=== WHAT YOU ARE ASKED TO DO ===
Retype all of the data shown below, keeping every character the same.

=== PROVIDED INFORMATION ===
——
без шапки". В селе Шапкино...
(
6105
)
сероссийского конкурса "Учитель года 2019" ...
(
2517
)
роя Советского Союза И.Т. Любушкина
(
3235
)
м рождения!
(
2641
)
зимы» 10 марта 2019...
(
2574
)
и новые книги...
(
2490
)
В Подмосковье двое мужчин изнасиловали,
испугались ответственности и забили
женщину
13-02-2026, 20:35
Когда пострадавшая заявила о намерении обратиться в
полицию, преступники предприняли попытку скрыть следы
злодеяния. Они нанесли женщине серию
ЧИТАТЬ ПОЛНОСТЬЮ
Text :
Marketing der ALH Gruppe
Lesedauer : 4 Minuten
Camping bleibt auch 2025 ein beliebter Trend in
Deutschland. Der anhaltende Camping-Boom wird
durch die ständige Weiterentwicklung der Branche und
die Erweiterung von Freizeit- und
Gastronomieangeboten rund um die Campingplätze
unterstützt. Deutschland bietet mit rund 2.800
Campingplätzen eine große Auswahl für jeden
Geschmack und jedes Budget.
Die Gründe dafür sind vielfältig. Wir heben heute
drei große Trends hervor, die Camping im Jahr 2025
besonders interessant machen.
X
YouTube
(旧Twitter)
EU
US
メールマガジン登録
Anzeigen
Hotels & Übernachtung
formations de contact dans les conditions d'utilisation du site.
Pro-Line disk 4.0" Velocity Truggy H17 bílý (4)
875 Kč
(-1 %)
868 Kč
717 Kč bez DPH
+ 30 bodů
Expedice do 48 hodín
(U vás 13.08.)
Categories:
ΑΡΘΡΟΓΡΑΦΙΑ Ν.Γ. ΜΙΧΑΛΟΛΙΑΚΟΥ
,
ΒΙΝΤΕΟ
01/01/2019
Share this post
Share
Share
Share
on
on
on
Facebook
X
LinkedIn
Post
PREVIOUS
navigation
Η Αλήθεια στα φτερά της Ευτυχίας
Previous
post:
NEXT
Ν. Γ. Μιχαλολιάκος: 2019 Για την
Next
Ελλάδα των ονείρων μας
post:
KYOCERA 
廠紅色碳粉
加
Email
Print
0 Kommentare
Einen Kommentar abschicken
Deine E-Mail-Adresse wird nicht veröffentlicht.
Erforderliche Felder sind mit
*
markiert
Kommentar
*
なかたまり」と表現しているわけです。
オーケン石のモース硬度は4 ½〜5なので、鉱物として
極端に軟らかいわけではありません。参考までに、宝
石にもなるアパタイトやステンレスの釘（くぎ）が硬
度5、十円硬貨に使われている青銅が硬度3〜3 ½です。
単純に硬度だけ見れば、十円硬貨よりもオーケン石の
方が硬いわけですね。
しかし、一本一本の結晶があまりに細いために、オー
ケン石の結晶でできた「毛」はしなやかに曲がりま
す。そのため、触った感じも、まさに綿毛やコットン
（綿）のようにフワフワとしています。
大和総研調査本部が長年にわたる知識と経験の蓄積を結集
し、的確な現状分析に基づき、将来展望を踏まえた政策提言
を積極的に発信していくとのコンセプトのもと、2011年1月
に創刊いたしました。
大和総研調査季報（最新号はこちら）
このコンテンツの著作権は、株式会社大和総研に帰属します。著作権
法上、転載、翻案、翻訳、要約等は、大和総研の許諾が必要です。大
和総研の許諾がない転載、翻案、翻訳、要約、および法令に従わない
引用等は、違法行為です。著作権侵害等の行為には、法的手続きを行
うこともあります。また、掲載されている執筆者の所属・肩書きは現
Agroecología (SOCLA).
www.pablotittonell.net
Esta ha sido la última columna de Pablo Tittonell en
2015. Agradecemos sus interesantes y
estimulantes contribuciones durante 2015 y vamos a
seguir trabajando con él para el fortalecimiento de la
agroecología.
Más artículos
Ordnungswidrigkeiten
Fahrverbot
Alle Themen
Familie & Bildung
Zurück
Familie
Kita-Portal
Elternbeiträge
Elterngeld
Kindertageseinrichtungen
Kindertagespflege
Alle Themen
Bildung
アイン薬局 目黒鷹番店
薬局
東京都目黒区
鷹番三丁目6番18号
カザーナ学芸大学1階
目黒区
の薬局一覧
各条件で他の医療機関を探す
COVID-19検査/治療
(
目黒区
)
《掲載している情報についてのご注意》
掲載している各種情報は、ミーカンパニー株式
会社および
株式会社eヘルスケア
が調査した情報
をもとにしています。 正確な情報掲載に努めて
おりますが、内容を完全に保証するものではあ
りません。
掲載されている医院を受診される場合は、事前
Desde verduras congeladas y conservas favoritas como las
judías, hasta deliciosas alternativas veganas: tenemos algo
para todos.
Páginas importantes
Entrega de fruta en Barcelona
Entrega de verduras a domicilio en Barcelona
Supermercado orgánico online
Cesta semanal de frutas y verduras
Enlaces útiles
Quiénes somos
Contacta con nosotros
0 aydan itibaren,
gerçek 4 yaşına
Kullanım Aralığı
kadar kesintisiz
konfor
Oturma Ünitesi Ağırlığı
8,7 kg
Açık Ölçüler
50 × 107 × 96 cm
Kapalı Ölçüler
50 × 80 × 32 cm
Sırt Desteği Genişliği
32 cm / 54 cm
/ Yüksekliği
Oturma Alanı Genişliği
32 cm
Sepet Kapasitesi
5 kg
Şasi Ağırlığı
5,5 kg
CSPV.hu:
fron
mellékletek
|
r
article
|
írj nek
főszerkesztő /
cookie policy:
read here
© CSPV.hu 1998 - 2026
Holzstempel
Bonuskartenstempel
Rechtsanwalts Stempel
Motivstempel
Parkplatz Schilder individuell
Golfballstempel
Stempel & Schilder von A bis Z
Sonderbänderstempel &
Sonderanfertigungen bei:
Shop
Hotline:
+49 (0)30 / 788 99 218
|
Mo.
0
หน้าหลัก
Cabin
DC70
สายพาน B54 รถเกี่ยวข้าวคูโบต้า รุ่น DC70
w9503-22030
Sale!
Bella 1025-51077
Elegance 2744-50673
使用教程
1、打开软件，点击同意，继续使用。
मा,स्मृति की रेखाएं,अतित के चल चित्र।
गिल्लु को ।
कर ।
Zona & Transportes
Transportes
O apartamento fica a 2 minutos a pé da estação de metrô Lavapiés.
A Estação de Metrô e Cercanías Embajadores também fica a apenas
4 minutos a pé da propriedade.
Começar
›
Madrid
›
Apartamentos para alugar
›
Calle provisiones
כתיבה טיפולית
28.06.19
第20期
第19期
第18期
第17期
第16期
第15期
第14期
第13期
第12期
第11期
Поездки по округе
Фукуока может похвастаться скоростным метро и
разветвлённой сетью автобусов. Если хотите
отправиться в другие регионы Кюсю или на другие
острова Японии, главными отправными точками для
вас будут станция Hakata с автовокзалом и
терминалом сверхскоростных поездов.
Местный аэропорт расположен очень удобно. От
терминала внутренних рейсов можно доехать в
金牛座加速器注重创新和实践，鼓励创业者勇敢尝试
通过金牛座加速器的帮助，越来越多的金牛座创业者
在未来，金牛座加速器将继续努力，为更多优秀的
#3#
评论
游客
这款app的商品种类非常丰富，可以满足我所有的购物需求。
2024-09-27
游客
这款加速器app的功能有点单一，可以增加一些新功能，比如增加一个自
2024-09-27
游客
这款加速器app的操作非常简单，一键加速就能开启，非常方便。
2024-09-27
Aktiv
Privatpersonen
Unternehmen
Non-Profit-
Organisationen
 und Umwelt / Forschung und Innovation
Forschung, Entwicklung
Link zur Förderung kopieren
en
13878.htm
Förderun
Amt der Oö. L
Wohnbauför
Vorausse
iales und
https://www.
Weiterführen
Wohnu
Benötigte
——
=== EXPECTED OUTPUT ===
без шапки". В селе Шапкино...
(
6105
)
сероссийского конкурса "Учитель года 2019" ...
(
2517
)
роя Советского Союза И.Т. Любушкина
(
3235
)
м рождения!
(
2641
)
зимы» 10 марта 2019...
(
2574
)
и новые книги...
(
2490
)
В Подмосковье двое мужчин изнасиловали,
испугались ответственности и забили
женщину
13-02-2026, 20:35
Когда пострадавшая заявила о намерении обратиться в
полицию, преступники предприняли попытку скрыть следы
злодеяния. Они нанесли женщине серию
ЧИТАТЬ ПОЛНОСТЬЮ
Text :
Marketing der ALH Gruppe
Lesedauer : 4 Minuten
Camping bleibt auch 2025 ein beliebter Trend in
Deutschland. Der anhaltende Camping-Boom wird
durch die ständige Weiterentwicklung der Branche und
die Erweiterung von Freizeit- und
Gastronomieangeboten rund um die Campingplätze
unterstützt. Deutschland bietet mit rund 2.800
Campingplätzen eine große Auswahl für jeden
Geschmack und jedes Budget.
Die Gründe dafür sind vielfältig. Wir heben heute
drei große Trends hervor, die Camping im Jahr 2025
besonders interessant machen.
X
YouTube
(旧Twitter)
EU
US
メールマガジン登録
Anzeigen
Hotels & Übernachtung
formations de contact dans les conditions d'utilisation du site.
Pro-Line disk 4.0" Velocity Truggy H17 bílý (4)
875 Kč
(-1 %)
868 Kč
717 Kč bez DPH
+ 30 bodů
Expedice do 48 hodín
(U vás 13.08.)
Categories:
ΑΡΘΡΟΓΡΑΦΙΑ Ν.Γ. ΜΙΧΑΛΟΛΙΑΚΟΥ
,
ΒΙΝΤΕΟ
01/01/2019
Share this post
Share
Share
Share
on
on
on
Facebook
X
LinkedIn
Post
PREVIOUS
navigation
Η Αλήθεια στα φτερά της Ευτυχίας
Previous
post:
NEXT
Ν. Γ. Μιχαλολιάκος: 2019 Για την
Next
Ελλάδα των ονείρων μας
post:
KYOCERA 
廠紅色碳粉
加
Email
Print
0 Kommentare
Einen Kommentar abschicken
Deine E-Mail-Adresse wird nicht veröffentlicht.
Erforderliche Felder sind mit
*
markiert
Kommentar
*
なかたまり」と表現しているわけです。
オーケン石のモース硬度は4 ½〜5なので、鉱物として
極端に軟らかいわけではありません。参考までに、宝
石にもなるアパタイトやステンレスの釘（くぎ）が硬
度5、十円硬貨に使われている青銅が硬度3〜3 ½です。
単純に硬度だけ見れば、十円硬貨よりもオーケン石の
方が硬いわけですね。
しかし、一本一本の結晶があまりに細いために、オー
ケン石の結晶でできた「毛」はしなやかに曲がりま
す。そのため、触った感じも、まさに綿毛やコットン
（綿）のようにフワフワとしています。
大和総研調査本部が長年にわたる知識と経験の蓄積を結集
し、的確な現状分析に基づき、将来展望を踏まえた政策提言
を積極的に発信していくとのコンセプトのもと、2011年1月
に創刊いたしました。
大和総研調査季報（最新号はこちら）
このコンテンツの著作権は、株式会社大和総研に帰属します。著作権
法上、転載、翻案、翻訳、要約等は、大和総研の許諾が必要です。大
和総研の許諾がない転載、翻案、翻訳、要約、および法令に従わない
引用等は、違法行為です。著作権侵害等の行為には、法的手続きを行
うこともあります。また、掲載されている執筆者の所属・肩書きは現
Agroecología (SOCLA).
www.pablotittonell.net
Esta ha sido la última columna de Pablo Tittonell en
2015. Agradecemos sus interesantes y
estimulantes contribuciones durante 2015 y vamos a
seguir trabajando con él para el fortalecimiento de la
agroecología.
Más artículos
Ordnungswidrigkeiten
Fahrverbot
Alle Themen
Familie & Bildung
Zurück
Familie
Kita-Portal
Elternbeiträge
Elterngeld
Kindertageseinrichtungen
Kindertagespflege
Alle Themen
Bildung
アイン薬局 目黒鷹番店
薬局
東京都目黒区
鷹番三丁目6番18号
カザーナ学芸大学1階
目黒区
の薬局一覧
各条件で他の医療機関を探す
COVID-19検査/治療
(
目黒区
)
《掲載している情報についてのご注意》
掲載している各種情報は、ミーカンパニー株式
会社および
株式会社eヘルスケア
が調査した情報
をもとにしています。 正確な情報掲載に努めて
おりますが、内容を完全に保証するものではあ
りません。
掲載されている医院を受診される場合は、事前
Desde verduras congeladas y conservas favoritas como las
judías, hasta deliciosas alternativas veganas: tenemos algo
para todos.
Páginas importantes
Entrega de fruta en Barcelona
Entrega de verduras a domicilio en Barcelona
Supermercado orgánico online
Cesta semanal de frutas y verduras
Enlaces útiles
Quiénes somos
Contacta con nosotros
0 aydan itibaren,
gerçek 4 yaşına
Kullanım Aralığı
kadar kesintisiz
konfor
Oturma Ünitesi Ağırlığı
8,7 kg
Açık Ölçüler
50 × 107 × 96 cm
Kapalı Ölçüler
50 × 80 × 32 cm
Sırt Desteği Genişliği
32 cm / 54 cm
/ Yüksekliği
Oturma Alanı Genişliği
32 cm
Sepet Kapasitesi
5 kg
Şasi Ağırlığı
5,5 kg
CSPV.hu:
fron
mellékletek
|
r
article
|
írj nek
főszerkesztő /
cookie policy:
read here
© CSPV.hu 1998 - 2026
Holzstempel
Bonuskartenstempel
Rechtsanwalts Stempel
Motivstempel
Parkplatz Schilder individuell
Golfballstempel
Stempel & Schilder von A bis Z
Sonderbänderstempel &
Sonderanfertigungen bei:
Shop
Hotline:
+49 (0)30 / 788 99 218
|
Mo.
0
หน้าหลัก
Cabin
DC70
สายพาน B54 รถเกี่ยวข้าวคูโบต้า รุ่น DC70
w9503-22030
Sale!
Bella 1025-51077
Elegance 2744-50673
使用教程
1、打开软件，点击同意，继续使用。
मा,स्मृति की रेखाएं,अतित के चल चित्र।
गिल्लु को ।
कर ।
Zona & Transportes
Transportes
O apartamento fica a 2 minutos a pé da estação de metrô Lavapiés.
A Estação de Metrô e Cercanías Embajadores também fica a apenas
4 minutos a pé da propriedade.
Começar
›
Madrid
›
Apartamentos para alugar
›
Calle provisiones
כתיבה טיפולית
28.06.19
第20期
第19期
第18期
第17期
第16期
第15期
第14期
第13期
第12期
第11期
Поездки по округе
Фукуока может похвастаться скоростным метро и
разветвлённой сетью автобусов. Если хотите
отправиться в другие регионы Кюсю или на другие
острова Японии, главными отправными точками для
вас будут станция Hakata с автовокзалом и
терминалом сверхскоростных поездов.
Местный аэропорт расположен очень удобно. От
терминала внутренних рейсов можно доехать в
金牛座加速器注重创新和实践，鼓励创业者勇敢尝试
通过金牛座加速器的帮助，越来越多的金牛座创业者
在未来，金牛座加速器将继续努力，为更多优秀的
#3#
评论
游客
这款app的商品种类非常丰富，可以满足我所有的购物需求。
2024-09-27
游客
这款加速器app的功能有点单一，可以增加一些新功能，比如增加一个自
2024-09-27
游客
这款加速器app的操作非常简单，一键加速就能开启，非常方便。
2024-09-27
Aktiv
Privatpersonen
Unternehmen
Non-Profit-
Organisationen
 und Umwelt / Forschung und Innovation
Forschung, Entwicklung
Link zur Förderung kopieren
en
13878.htm
Förderun
Amt der Oö. L
Wohnbauför
Vorausse
iales und
https://www.
Weiterführen
Wohnu
Benötigte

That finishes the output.